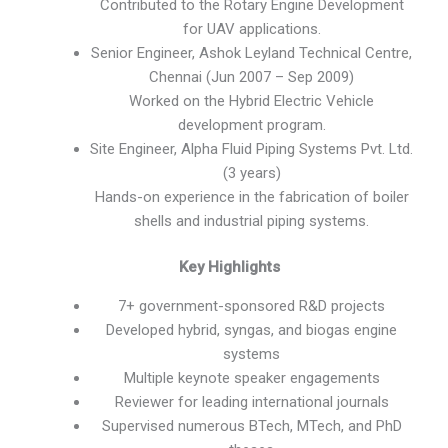
Contributed to the Rotary Engine Development
for UAV applications.
Senior Engineer, Ashok Leyland Technical Centre,
Chennai (Jun 2007 – Sep 2009)
Worked on the Hybrid Electric Vehicle
development program.
Site Engineer, Alpha Fluid Piping Systems Pvt. Ltd.
(3 years)
Hands-on experience in the fabrication of boiler
shells and industrial piping systems.
Key Highlights
7+ government-sponsored R&D projects
Developed hybrid, syngas, and biogas engine
systems
Multiple keynote speaker engagements
Reviewer for leading international journals
Supervised numerous BTech, MTech, and PhD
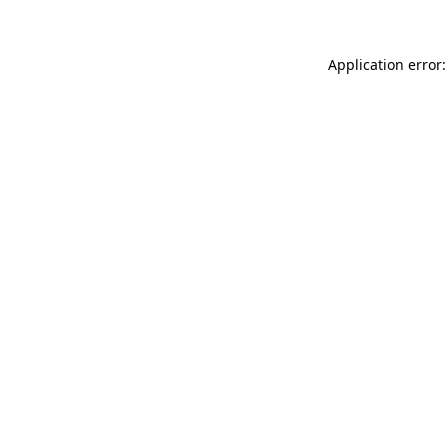
Application error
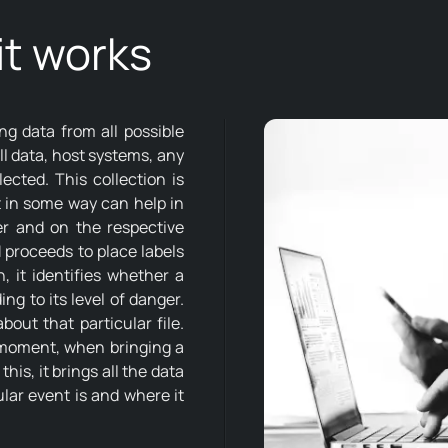
t works
ng data from all possible
all data, host systems, any
lected. This collection is
t in some way can help in
er and on the respective
M proceeds to place labels
, it identifies whether a
ing to its level of danger.
out that particular file.
s moment, when bringing a
his, it brings all the data
ular event is and where it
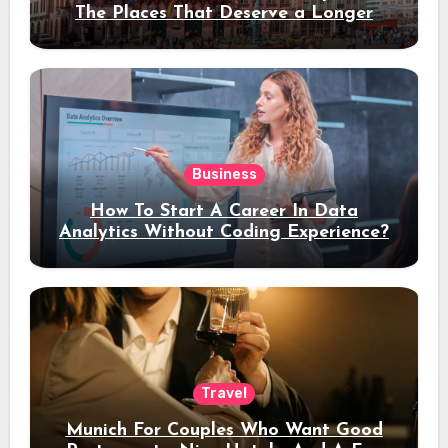
The Places That Deserve a Longer
Stay
Business
How To Start A Career In Data
Analytics Without Coding Experience?
Travel
Munich For Couples Who Want Good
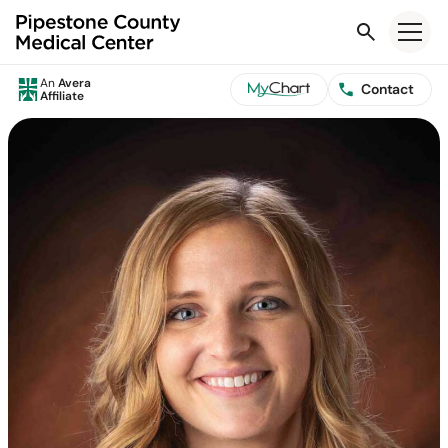
Search
An
Avera
Contact
Affiliate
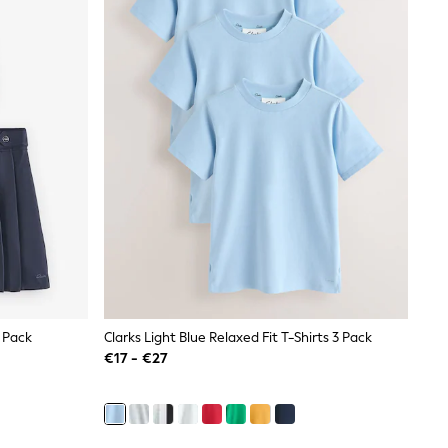
2 Pack
Clarks Light Blue Relaxed Fit T-Shirts 3 Pack
€17 - €27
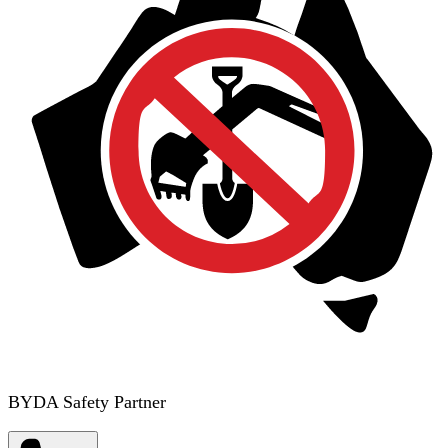
BYDA Safety Partner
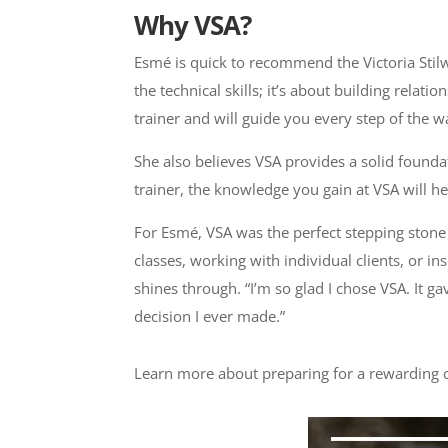
Why VSA?
Esmé is quick to recommend the Victoria Stilw
the technical skills; it’s about building rela
trainer and will guide you every step of the w
She also believes VSA provides a solid founda
trainer, the knowledge you gain at VSA will 
For Esmé, VSA was the perfect stepping stone
classes, working with individual clients, or
shines through. “I’m so glad I chose VSA. It g
decision I ever made.”
Learn more about preparing for a rewarding c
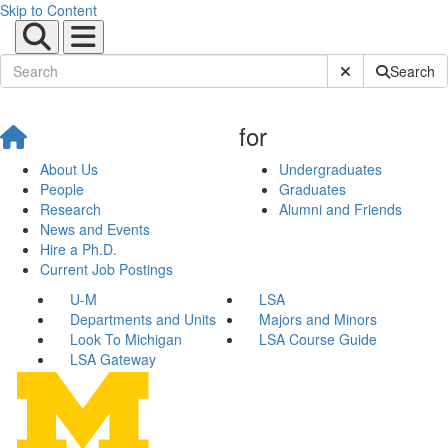
Skip to Content
Submit Site Sear
Search
for
About Us
Undergraduates
People
Graduates
Research
Alumni and Friends
News and Events
Hire a Ph.D.
Current Job Postings
U-M
LSA
Departments and Units
Majors and Minors
Look To Michigan
LSA Course Guide
LSA Gateway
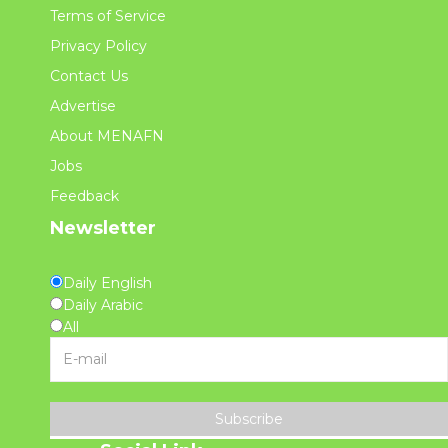
Terms of Service
Privacy Policy
Contact Us
Advertise
About MENAFN
Jobs
Feedback
Newsletter
Daily English
Daily Arabic
All
Subscribe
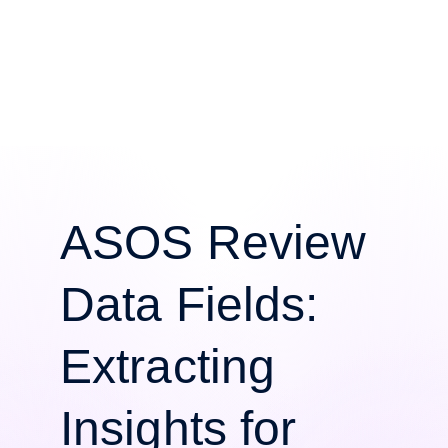
ASOS Review
Data Fields:
Extracting
Insights for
===============
What this task involves
Go through the material above, find each line with the string "Site", and copy it.

Written response
Site Engineer, Alpha Fluid Piping Systems Pvt. Ltd.
Submit Site Sear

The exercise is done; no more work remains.